Capitoline Museums
The Piazza del Campidoglio is made up of three palaces that were renovated and designed by Michelangelo, and the Capitoline Museums occupy two of those palaces, the Palazzo dei Conservatori and Palazzo Nuovo. Standing in between those two palaces is a replica of the equestrian statue of Marcus Aurelous and you can enter the Palazzo dei Conservatori if you walk to the right of this statue. Once you enter, you see a courtyard with many sculptures, the most famous of them being the Head of the Colossal Statue of Emperor Constantine I and on the second floor of this Palazzo is the world-known emblem of Rome, the bronze sculpture of the she-wolf nursing Romulus and Remus. The museums are distinguished by their elaborate interior decorations, frescoes, theatrical masks, bronze statues, stuccos, tapestries, and carved ceilings and doors. The Capitoline Art Gallery is on the third floor while the collections of the marble sculptures, sarcophagi, and busts are housed in the gallery of the Palazzo Nuovo. Just the first floor of the Palazzo Nuovo includes more than 100 sculptures of mythical characters, heroes, and deities.
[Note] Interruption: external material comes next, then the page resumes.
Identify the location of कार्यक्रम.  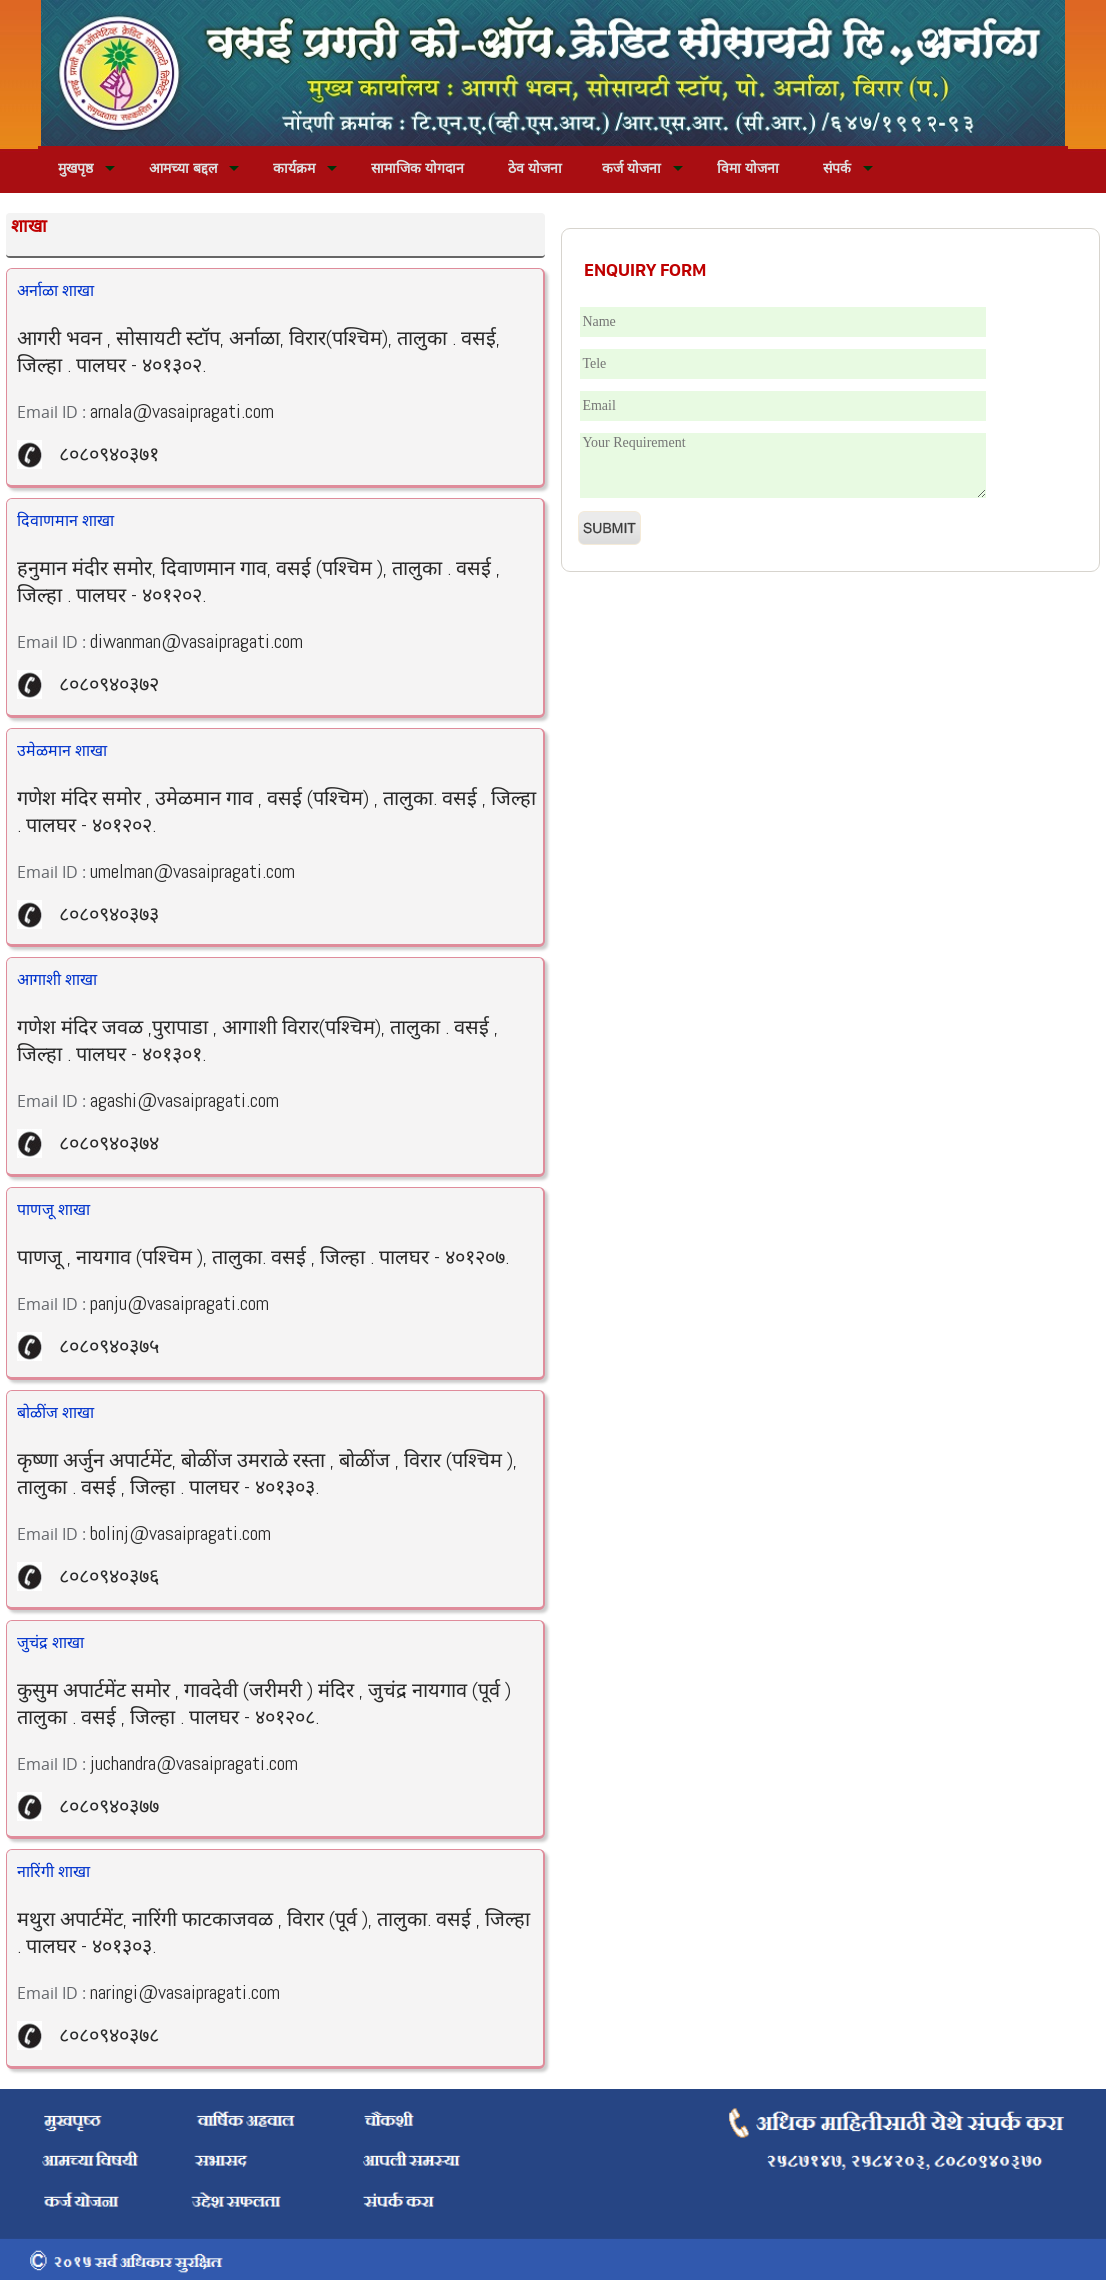
(294, 168).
I do apologize for ranting about sculptures again but I can’t not talk about the Dying Gaul because, similar to the sculpture of Laocoön and His Sons, there is something about a Gladiator dying that just makes you hold your breath from how perfectly carved he is. He is weary and in pain and his facial expression makes you want to go up to him and support him until he dies but the way he rests his hand on his thighs while his back flexes the overused muscles is nothing short of beautiful. The details of his neck where you can see the clavicle jutting out from the marble confirms this dying (no pun intended) concept of death as beauty and not tragedy. The marble sculpture brilliantly sums up bravery and its consequences in one moment of this Gallic warrior’s life.